To verify the laws of reflections of sound.
Reflection is the change in direction of a wavefront at an interface between two different media so that the wavefront returns into the medium from which it originated. Common examples include the reflection of light, sound and water waves.
Sound propagates through air as a longitudinal wave. The speed of sound is determined by the properties of the air, and not by the frequency or amplitude of the sound. If a sound is not absorbed or transmitted when it strikes a surface, it is reflected. The law for reflection is the same as that of light, ie., the angle of incidence of a sound wave equals the angle of reflection, just as if it were produced by a 'mirror image' of the stimulus on the opposite side of the surface.

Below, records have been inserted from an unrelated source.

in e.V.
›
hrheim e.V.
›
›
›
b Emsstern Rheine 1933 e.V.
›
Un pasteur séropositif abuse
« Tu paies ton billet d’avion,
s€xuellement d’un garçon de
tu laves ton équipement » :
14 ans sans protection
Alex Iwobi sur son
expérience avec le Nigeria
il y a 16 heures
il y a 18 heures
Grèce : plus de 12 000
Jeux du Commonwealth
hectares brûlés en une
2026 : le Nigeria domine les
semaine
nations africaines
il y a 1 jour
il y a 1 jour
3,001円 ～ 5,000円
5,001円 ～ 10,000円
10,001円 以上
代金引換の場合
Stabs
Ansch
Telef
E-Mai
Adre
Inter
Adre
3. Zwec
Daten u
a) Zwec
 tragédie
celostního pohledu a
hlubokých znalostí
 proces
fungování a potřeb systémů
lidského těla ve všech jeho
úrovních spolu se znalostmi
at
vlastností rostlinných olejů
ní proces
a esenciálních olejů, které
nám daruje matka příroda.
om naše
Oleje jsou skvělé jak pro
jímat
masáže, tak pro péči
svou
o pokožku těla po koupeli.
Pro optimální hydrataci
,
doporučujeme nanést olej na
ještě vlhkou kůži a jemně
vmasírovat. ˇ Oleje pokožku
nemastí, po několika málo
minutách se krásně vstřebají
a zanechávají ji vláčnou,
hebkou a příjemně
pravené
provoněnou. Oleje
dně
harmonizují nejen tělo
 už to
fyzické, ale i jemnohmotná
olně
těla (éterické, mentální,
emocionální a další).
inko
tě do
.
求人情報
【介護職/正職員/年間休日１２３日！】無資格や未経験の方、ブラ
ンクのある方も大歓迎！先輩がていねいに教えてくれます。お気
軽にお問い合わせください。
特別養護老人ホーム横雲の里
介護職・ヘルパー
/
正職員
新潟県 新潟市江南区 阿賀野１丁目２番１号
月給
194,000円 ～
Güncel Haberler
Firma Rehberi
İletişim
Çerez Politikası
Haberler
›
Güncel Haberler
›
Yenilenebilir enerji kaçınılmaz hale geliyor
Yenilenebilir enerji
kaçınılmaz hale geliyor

When sound travels in a given medium, it strikes the surface of another medium and bounces back in some other direction, this phenomenon is called the reflection of sound. The waves are called the incident and reflected sound waves.
The sound waves that travel towards the reflecting surface are called the incident sound waves. The sound waves bouncing back from the reflecting surface are called reflected sound waves. For all practical purposes, the point of incidence and the point of reflection are the same point on the reflecting surface.
A perpendicular drawn on the point of incidence is called the normal. The angle which the incident sound waves makes with the normal is called the angle of incidence, "i". The angle which the reflected sound waves makes with the normal is called the angle of reflection, "r".
The following two laws of reflection of light are applicable to sound waves as well:
Student will understand the First and Second Laws of Reflection.
First Law of Reflection: The incident wave, the reflected wave, and the normal at the point of incidence lie on the same plane.
Law of Reflection: The angle of incidence is equal to the angle of reflection.